I have had similar problems with SalI, but the funny part is it has worked like a charm for some vectors and real bad for others. I dont prefer it.

I am digesting with SalI after I had digested with the other enzyme first. This seems to b working better than double digest with SalI.

Neb's technical reference for enzymes is great to know abt different properties of enzymes.
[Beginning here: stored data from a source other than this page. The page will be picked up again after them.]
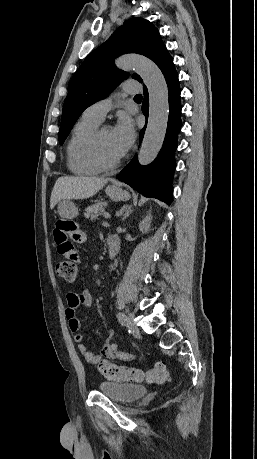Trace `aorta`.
I'll return each mask as SVG.
<instances>
[{
	"label": "aorta",
	"mask_w": 257,
	"mask_h": 459,
	"mask_svg": "<svg viewBox=\"0 0 257 459\" xmlns=\"http://www.w3.org/2000/svg\"><path fill=\"white\" fill-rule=\"evenodd\" d=\"M116 64L122 69L133 68L143 79L149 94V119L139 152V162L150 164L160 151L168 123V87L158 66L143 56L126 55Z\"/></svg>",
	"instance_id": "762f6f07"
}]
</instances>
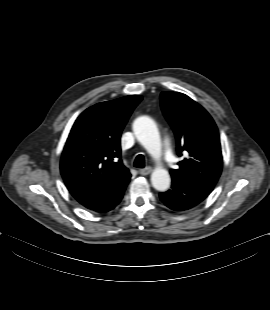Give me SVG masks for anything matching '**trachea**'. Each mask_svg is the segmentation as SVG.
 Instances as JSON below:
<instances>
[{"instance_id":"3493384b","label":"trachea","mask_w":270,"mask_h":310,"mask_svg":"<svg viewBox=\"0 0 270 310\" xmlns=\"http://www.w3.org/2000/svg\"><path fill=\"white\" fill-rule=\"evenodd\" d=\"M134 166L138 168H144L145 167V158L142 154H139L136 156L134 160Z\"/></svg>"}]
</instances>
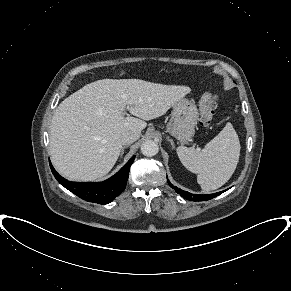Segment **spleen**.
Returning <instances> with one entry per match:
<instances>
[{"label":"spleen","instance_id":"3e777b00","mask_svg":"<svg viewBox=\"0 0 291 291\" xmlns=\"http://www.w3.org/2000/svg\"><path fill=\"white\" fill-rule=\"evenodd\" d=\"M240 142L231 123L202 150L179 146L177 154L181 163L197 174V182L205 191L223 186L234 173L240 155Z\"/></svg>","mask_w":291,"mask_h":291}]
</instances>
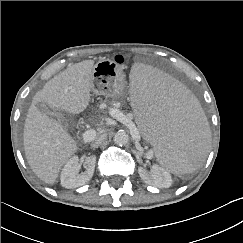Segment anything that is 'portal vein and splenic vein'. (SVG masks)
<instances>
[{
    "instance_id": "portal-vein-and-splenic-vein-1",
    "label": "portal vein and splenic vein",
    "mask_w": 243,
    "mask_h": 243,
    "mask_svg": "<svg viewBox=\"0 0 243 243\" xmlns=\"http://www.w3.org/2000/svg\"><path fill=\"white\" fill-rule=\"evenodd\" d=\"M111 116L124 125H126L130 132L137 138L139 137V131L137 127L135 126L134 122L132 121V116L131 115H124L121 111L114 109L110 112ZM95 132L93 130H87L83 133V138L84 140L88 141L94 137ZM147 156L151 158L153 156V151L150 150L147 153Z\"/></svg>"
}]
</instances>
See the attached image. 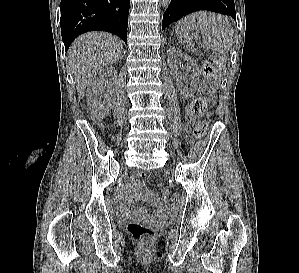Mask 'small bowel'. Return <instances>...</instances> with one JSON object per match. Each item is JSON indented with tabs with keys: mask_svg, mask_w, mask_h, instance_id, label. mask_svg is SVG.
Instances as JSON below:
<instances>
[{
	"mask_svg": "<svg viewBox=\"0 0 299 273\" xmlns=\"http://www.w3.org/2000/svg\"><path fill=\"white\" fill-rule=\"evenodd\" d=\"M146 199L152 203L156 209V219L167 220L171 217L168 209V194L164 191L161 195H157L151 191L141 188L136 194L126 193L120 203V210L126 217H146L153 219L148 215L147 209L142 207L139 209H132L131 203L137 199Z\"/></svg>",
	"mask_w": 299,
	"mask_h": 273,
	"instance_id": "small-bowel-1",
	"label": "small bowel"
}]
</instances>
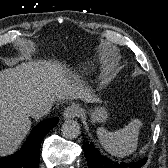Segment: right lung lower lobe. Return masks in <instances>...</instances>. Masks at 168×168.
<instances>
[{
    "mask_svg": "<svg viewBox=\"0 0 168 168\" xmlns=\"http://www.w3.org/2000/svg\"><path fill=\"white\" fill-rule=\"evenodd\" d=\"M58 121V118H50L40 122L32 130L20 151L14 155L0 158V168H38L41 142Z\"/></svg>",
    "mask_w": 168,
    "mask_h": 168,
    "instance_id": "1",
    "label": "right lung lower lobe"
}]
</instances>
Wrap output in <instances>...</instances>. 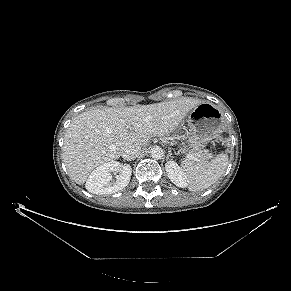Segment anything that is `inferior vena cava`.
<instances>
[{
    "mask_svg": "<svg viewBox=\"0 0 291 291\" xmlns=\"http://www.w3.org/2000/svg\"><path fill=\"white\" fill-rule=\"evenodd\" d=\"M141 147L134 144H127L122 147L121 155L125 160H134L139 156Z\"/></svg>",
    "mask_w": 291,
    "mask_h": 291,
    "instance_id": "1",
    "label": "inferior vena cava"
}]
</instances>
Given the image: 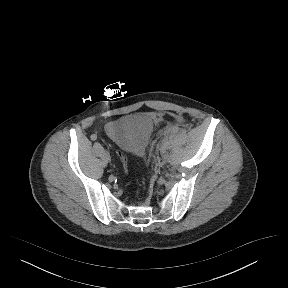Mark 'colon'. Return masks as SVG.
<instances>
[{"label":"colon","instance_id":"1","mask_svg":"<svg viewBox=\"0 0 288 288\" xmlns=\"http://www.w3.org/2000/svg\"><path fill=\"white\" fill-rule=\"evenodd\" d=\"M118 156L120 157V160L122 162L123 167L126 169L127 168V158H126L125 153L123 151H119Z\"/></svg>","mask_w":288,"mask_h":288}]
</instances>
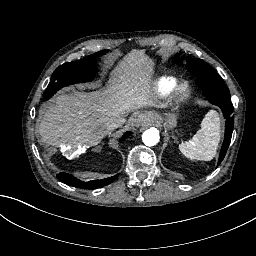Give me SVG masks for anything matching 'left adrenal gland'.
Wrapping results in <instances>:
<instances>
[{"instance_id": "obj_1", "label": "left adrenal gland", "mask_w": 256, "mask_h": 256, "mask_svg": "<svg viewBox=\"0 0 256 256\" xmlns=\"http://www.w3.org/2000/svg\"><path fill=\"white\" fill-rule=\"evenodd\" d=\"M172 138H173L174 140H177V137H176L175 135H172Z\"/></svg>"}]
</instances>
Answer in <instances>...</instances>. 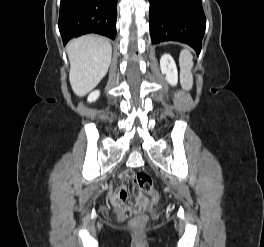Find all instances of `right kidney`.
<instances>
[{
  "mask_svg": "<svg viewBox=\"0 0 264 247\" xmlns=\"http://www.w3.org/2000/svg\"><path fill=\"white\" fill-rule=\"evenodd\" d=\"M99 96H100V91L99 90H95V91H93V92H91L89 94V96L87 98V101L90 102V103L94 102V101H96L99 98Z\"/></svg>",
  "mask_w": 264,
  "mask_h": 247,
  "instance_id": "right-kidney-1",
  "label": "right kidney"
}]
</instances>
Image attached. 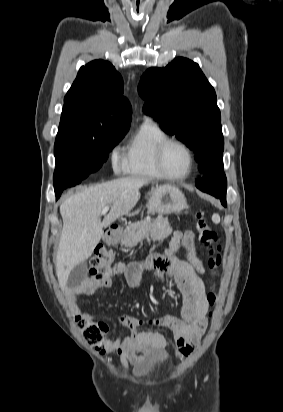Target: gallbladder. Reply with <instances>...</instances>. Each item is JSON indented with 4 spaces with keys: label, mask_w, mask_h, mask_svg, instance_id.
<instances>
[{
    "label": "gallbladder",
    "mask_w": 283,
    "mask_h": 412,
    "mask_svg": "<svg viewBox=\"0 0 283 412\" xmlns=\"http://www.w3.org/2000/svg\"><path fill=\"white\" fill-rule=\"evenodd\" d=\"M87 264L86 262H81L77 264L70 272L67 279V286L74 288L79 286L82 281L87 277Z\"/></svg>",
    "instance_id": "gallbladder-1"
}]
</instances>
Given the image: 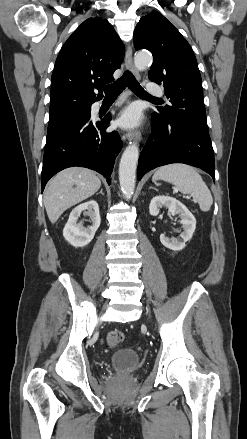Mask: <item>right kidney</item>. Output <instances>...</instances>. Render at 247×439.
I'll return each instance as SVG.
<instances>
[{"mask_svg": "<svg viewBox=\"0 0 247 439\" xmlns=\"http://www.w3.org/2000/svg\"><path fill=\"white\" fill-rule=\"evenodd\" d=\"M81 213L88 215L92 221V225L85 228L78 218ZM101 223L99 214V206L95 200H90L80 204L72 210L69 219L63 229V236L67 242L75 247H84L88 245Z\"/></svg>", "mask_w": 247, "mask_h": 439, "instance_id": "right-kidney-1", "label": "right kidney"}]
</instances>
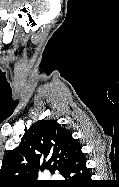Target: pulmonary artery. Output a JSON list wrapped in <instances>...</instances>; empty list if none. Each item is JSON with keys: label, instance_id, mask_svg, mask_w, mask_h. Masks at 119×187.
I'll return each mask as SVG.
<instances>
[{"label": "pulmonary artery", "instance_id": "1", "mask_svg": "<svg viewBox=\"0 0 119 187\" xmlns=\"http://www.w3.org/2000/svg\"><path fill=\"white\" fill-rule=\"evenodd\" d=\"M58 176H53V178H57Z\"/></svg>", "mask_w": 119, "mask_h": 187}]
</instances>
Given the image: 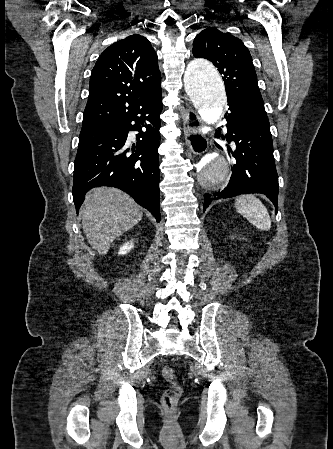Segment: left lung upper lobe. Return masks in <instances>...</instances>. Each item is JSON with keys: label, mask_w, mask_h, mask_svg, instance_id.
I'll list each match as a JSON object with an SVG mask.
<instances>
[{"label": "left lung upper lobe", "mask_w": 333, "mask_h": 449, "mask_svg": "<svg viewBox=\"0 0 333 449\" xmlns=\"http://www.w3.org/2000/svg\"><path fill=\"white\" fill-rule=\"evenodd\" d=\"M193 55L210 60L218 68L226 86L228 105L268 121L252 57L240 39L207 28L195 37Z\"/></svg>", "instance_id": "5c2ea615"}]
</instances>
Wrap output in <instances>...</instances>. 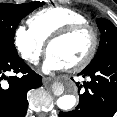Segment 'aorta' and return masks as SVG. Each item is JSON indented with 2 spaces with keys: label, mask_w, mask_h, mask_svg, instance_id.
Here are the masks:
<instances>
[{
  "label": "aorta",
  "mask_w": 117,
  "mask_h": 117,
  "mask_svg": "<svg viewBox=\"0 0 117 117\" xmlns=\"http://www.w3.org/2000/svg\"><path fill=\"white\" fill-rule=\"evenodd\" d=\"M64 87L62 85H56L54 88L55 94L63 93ZM76 104V97L74 95L64 94L57 99V106L62 110H70Z\"/></svg>",
  "instance_id": "1"
}]
</instances>
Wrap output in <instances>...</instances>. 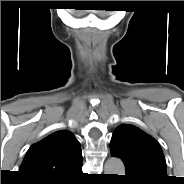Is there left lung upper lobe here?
<instances>
[{"label": "left lung upper lobe", "instance_id": "1", "mask_svg": "<svg viewBox=\"0 0 184 184\" xmlns=\"http://www.w3.org/2000/svg\"><path fill=\"white\" fill-rule=\"evenodd\" d=\"M110 151L124 162L127 179L140 184H165L169 179L159 143L133 125L121 124L115 129Z\"/></svg>", "mask_w": 184, "mask_h": 184}]
</instances>
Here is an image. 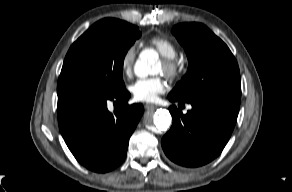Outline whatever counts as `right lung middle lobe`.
<instances>
[{"mask_svg":"<svg viewBox=\"0 0 292 192\" xmlns=\"http://www.w3.org/2000/svg\"><path fill=\"white\" fill-rule=\"evenodd\" d=\"M140 36L138 27L118 19L96 22L70 47L57 88L77 85L102 93L123 91L124 57Z\"/></svg>","mask_w":292,"mask_h":192,"instance_id":"dd1d6c3e","label":"right lung middle lobe"}]
</instances>
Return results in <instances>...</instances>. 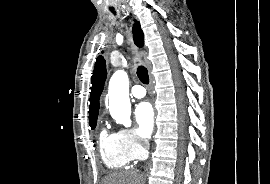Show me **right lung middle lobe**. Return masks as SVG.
<instances>
[{"label":"right lung middle lobe","instance_id":"1","mask_svg":"<svg viewBox=\"0 0 270 184\" xmlns=\"http://www.w3.org/2000/svg\"><path fill=\"white\" fill-rule=\"evenodd\" d=\"M96 122H97V121L91 122V123H90L91 129H94V128L96 127Z\"/></svg>","mask_w":270,"mask_h":184}]
</instances>
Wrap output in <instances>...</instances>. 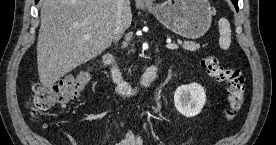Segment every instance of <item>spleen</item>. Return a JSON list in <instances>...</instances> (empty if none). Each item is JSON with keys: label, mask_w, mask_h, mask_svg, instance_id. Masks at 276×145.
<instances>
[{"label": "spleen", "mask_w": 276, "mask_h": 145, "mask_svg": "<svg viewBox=\"0 0 276 145\" xmlns=\"http://www.w3.org/2000/svg\"><path fill=\"white\" fill-rule=\"evenodd\" d=\"M219 45L222 49L227 50L231 44V28L230 23L226 18L219 19Z\"/></svg>", "instance_id": "spleen-1"}]
</instances>
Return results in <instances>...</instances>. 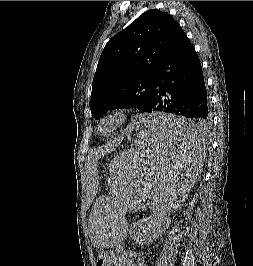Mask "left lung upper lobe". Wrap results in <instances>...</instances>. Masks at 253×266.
Segmentation results:
<instances>
[{
    "label": "left lung upper lobe",
    "instance_id": "obj_1",
    "mask_svg": "<svg viewBox=\"0 0 253 266\" xmlns=\"http://www.w3.org/2000/svg\"><path fill=\"white\" fill-rule=\"evenodd\" d=\"M176 24L169 14L152 9L108 41L92 83L89 105L96 120L120 106L147 111L157 63Z\"/></svg>",
    "mask_w": 253,
    "mask_h": 266
}]
</instances>
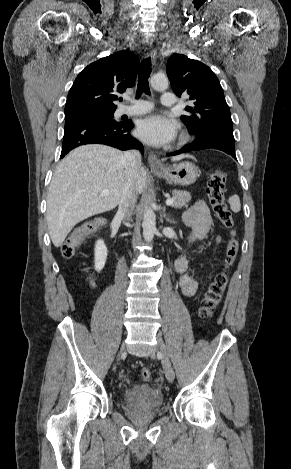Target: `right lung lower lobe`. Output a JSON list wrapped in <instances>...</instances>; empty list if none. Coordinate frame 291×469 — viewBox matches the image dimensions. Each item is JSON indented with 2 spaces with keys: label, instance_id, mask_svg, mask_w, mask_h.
<instances>
[{
  "label": "right lung lower lobe",
  "instance_id": "98d812e1",
  "mask_svg": "<svg viewBox=\"0 0 291 469\" xmlns=\"http://www.w3.org/2000/svg\"><path fill=\"white\" fill-rule=\"evenodd\" d=\"M131 121L117 122L100 116H78L65 120L60 158L84 144H105L120 150L139 149L143 146L130 135Z\"/></svg>",
  "mask_w": 291,
  "mask_h": 469
}]
</instances>
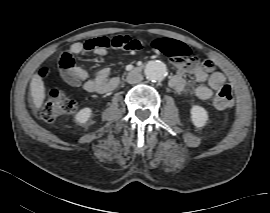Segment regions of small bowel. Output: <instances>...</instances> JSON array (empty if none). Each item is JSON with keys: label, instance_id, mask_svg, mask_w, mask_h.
Returning <instances> with one entry per match:
<instances>
[{"label": "small bowel", "instance_id": "small-bowel-1", "mask_svg": "<svg viewBox=\"0 0 270 213\" xmlns=\"http://www.w3.org/2000/svg\"><path fill=\"white\" fill-rule=\"evenodd\" d=\"M179 44L181 45L179 53L170 57L176 69V74L170 81L171 87L178 93H187L189 88L185 76L191 74L200 83L194 90L195 95L201 99H209L214 91L228 83L227 76L221 71H214V63L211 60H208L209 68L197 64L193 51L185 44ZM139 48L140 44L137 40L128 36L97 37L66 47L61 57L73 59L74 55L83 54L86 51H94L97 57H104L110 50L136 51ZM158 49L162 50L160 47ZM61 75L71 86H82L89 93L105 94L114 90L119 83L117 77H110L108 68L99 70L93 79L89 77L85 69L77 65H73L69 70L62 68Z\"/></svg>", "mask_w": 270, "mask_h": 213}]
</instances>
While you're on NEB, have a look at their page for SalI. Their 'Notes' and 'FAQs' sections on this enzyme have some interesting observations:

General notes:

  1. Conditions of low ionic strength, high enzyme concentration, glycerol concentration > 5%, or pH > 8.0 may result in star activity.
  2. GTm5CGAC is resistant to cleavage (in eukaryotes).
  3. When cleaving close to the end of DNA fragments, cleavage should be done at 37°C for 1 hour using 10 units/µg of DNA with a minimum of 3 bases on each side of the recognition sequence.
  4. Supercoiled forms of pBR322 and pUC require 10-fold overdigestion with SalI to achieve complete digestion.
  1. Is SalI affected by methylation?
  2. Does SalI have trouble cleaving PCR products?
  3. Does SalI have trouble cleaving PCR products?
  4. Are more units of SalI required to cut supercoiled DNA than lambda DNA?
  5. Are SalI buffer and BamHI buffer idententical (sic)?
Note that (in addition to spelling "identical" incorrectly in FAQ #5) they list "Does SalI have trouble cleaving PCR products?" twice -- it must be a very frequently asked question! biggrin.gif

The answer to both entries is the same: "SalI has trouble cleaving PCR products."


Sal I does not cut at all in anything but it's own unique buffer, which unfortunately doesn't work well with a lot of restriction enzymes.

I would avoid this enzyme entirely, if at all possible. It's not that hard to make it the sequence you want through pcr.



i've added ACGC before my salI site on the primer, and works good.